A dor de ser obrigado a deixar para trás a terra natal, os laços familiares e tudo o que conhecem é um desafio para pessoas de várias partes do mundo, especialmente para refugiados. E um dos caminhos na adaptação à nova vida é abrirem os próprios negócios — seja porque têm um plano nesse sentido, seja por obstáculos com o idioma e o mercado de trabalho.
Não há dados sobre o número de refugiados que se tornaram empreendedores em Brasília, mas não é difícil encontrá-los. O Correio conversou com pessoas que se viram obrigadas a abandonar suas nações e escolheram a capital do país. Aqui, encontraram a prosperidade e a paz que procuravam.
Com a guerra destruindo tudo ao redor e ameaçando a sobrevivência, Ammar Abou Nabout, de 50 anos, tomou uma das decisões mais difíceis de sua vida: deixar a Síria e buscar segurança em um lugar desconhecido. Hoje, vive na capital com a família, onde recomeçou do zero.
“Todo o dia, a gente esperava a guerra terminar. Ela começou com uma manifestação na rua. Depois, morreu um; depois, morreram dois; depois, 10; depois, centenas e milhares. Foi indo devagar, até que, um dia, começaram a cair muitas bombas. A minha filha não podia mais ir para a creche. Foi esse o momento em que percebemos que não poderíamos mais viver ali”, relembra.

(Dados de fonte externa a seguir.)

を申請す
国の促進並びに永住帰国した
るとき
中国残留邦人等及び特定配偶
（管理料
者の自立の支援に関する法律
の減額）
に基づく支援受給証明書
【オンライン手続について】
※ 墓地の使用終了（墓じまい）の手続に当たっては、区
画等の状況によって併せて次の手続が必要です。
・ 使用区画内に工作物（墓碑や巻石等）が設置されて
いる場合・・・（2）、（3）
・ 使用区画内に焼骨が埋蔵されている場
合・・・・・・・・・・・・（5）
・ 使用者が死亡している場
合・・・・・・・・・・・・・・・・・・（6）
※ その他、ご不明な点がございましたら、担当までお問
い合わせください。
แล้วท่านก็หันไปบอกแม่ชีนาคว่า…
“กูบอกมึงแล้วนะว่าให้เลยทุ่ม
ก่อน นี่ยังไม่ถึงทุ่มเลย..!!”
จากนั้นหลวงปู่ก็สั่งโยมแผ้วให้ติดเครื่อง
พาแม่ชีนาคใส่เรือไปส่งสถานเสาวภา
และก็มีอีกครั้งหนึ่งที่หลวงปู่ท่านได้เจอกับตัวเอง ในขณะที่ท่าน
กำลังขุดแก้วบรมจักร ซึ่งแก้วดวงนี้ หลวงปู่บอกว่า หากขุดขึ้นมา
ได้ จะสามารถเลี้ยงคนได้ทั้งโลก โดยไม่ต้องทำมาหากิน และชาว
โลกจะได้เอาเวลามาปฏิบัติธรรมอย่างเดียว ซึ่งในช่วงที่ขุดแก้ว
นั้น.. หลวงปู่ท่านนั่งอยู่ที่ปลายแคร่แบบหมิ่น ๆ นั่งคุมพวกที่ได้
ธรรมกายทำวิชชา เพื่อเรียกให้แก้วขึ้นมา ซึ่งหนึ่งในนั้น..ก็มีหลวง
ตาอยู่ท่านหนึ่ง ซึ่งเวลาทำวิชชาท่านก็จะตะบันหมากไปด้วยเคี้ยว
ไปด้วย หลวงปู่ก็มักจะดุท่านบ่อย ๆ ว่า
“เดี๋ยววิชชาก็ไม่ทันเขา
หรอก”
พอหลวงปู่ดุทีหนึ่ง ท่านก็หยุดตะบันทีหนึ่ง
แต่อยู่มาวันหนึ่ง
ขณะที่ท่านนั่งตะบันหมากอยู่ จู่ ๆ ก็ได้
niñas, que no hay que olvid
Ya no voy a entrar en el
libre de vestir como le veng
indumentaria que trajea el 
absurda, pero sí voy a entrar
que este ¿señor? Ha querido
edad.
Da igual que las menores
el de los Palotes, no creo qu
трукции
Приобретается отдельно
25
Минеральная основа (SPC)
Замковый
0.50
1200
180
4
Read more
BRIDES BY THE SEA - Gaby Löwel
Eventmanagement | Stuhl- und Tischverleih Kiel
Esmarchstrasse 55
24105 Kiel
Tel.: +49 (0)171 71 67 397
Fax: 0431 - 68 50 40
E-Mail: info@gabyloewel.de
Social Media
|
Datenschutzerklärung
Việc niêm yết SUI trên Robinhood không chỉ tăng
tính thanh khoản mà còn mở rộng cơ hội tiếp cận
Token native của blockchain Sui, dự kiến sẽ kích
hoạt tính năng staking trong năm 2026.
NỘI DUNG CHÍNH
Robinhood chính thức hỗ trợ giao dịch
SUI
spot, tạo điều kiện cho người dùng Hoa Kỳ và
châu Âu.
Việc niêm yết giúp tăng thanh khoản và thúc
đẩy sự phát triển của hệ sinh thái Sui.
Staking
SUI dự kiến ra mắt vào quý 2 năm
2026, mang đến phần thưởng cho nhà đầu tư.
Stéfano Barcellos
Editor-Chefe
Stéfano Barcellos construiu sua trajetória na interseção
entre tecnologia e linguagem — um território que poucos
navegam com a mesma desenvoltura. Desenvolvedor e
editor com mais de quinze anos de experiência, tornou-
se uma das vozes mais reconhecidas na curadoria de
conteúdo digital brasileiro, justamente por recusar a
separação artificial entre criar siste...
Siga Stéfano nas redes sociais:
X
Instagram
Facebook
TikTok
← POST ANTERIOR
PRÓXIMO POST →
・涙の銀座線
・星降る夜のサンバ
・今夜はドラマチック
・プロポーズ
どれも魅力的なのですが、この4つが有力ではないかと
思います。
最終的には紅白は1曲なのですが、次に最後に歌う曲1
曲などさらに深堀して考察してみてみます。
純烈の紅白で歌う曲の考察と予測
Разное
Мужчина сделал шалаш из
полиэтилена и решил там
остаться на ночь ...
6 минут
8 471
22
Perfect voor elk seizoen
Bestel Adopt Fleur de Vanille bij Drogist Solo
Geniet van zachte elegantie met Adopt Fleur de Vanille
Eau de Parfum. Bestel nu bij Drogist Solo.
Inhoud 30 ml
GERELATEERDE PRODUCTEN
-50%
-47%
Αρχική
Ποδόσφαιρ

Ao chegarem ao Brasil, em 2014, Ammar e sua esposa, Yasmin Abou Nabout, 43, ficaram um ano sem conseguir emprego. O idioma, a dificuldade de adaptação cultural e as poucas oportunidades foram entraves. O casal se reinventou para garantir o sustento da família. A resposta veio com o empreendedorismo, investindo no que conhecem bem — a culinária árabe.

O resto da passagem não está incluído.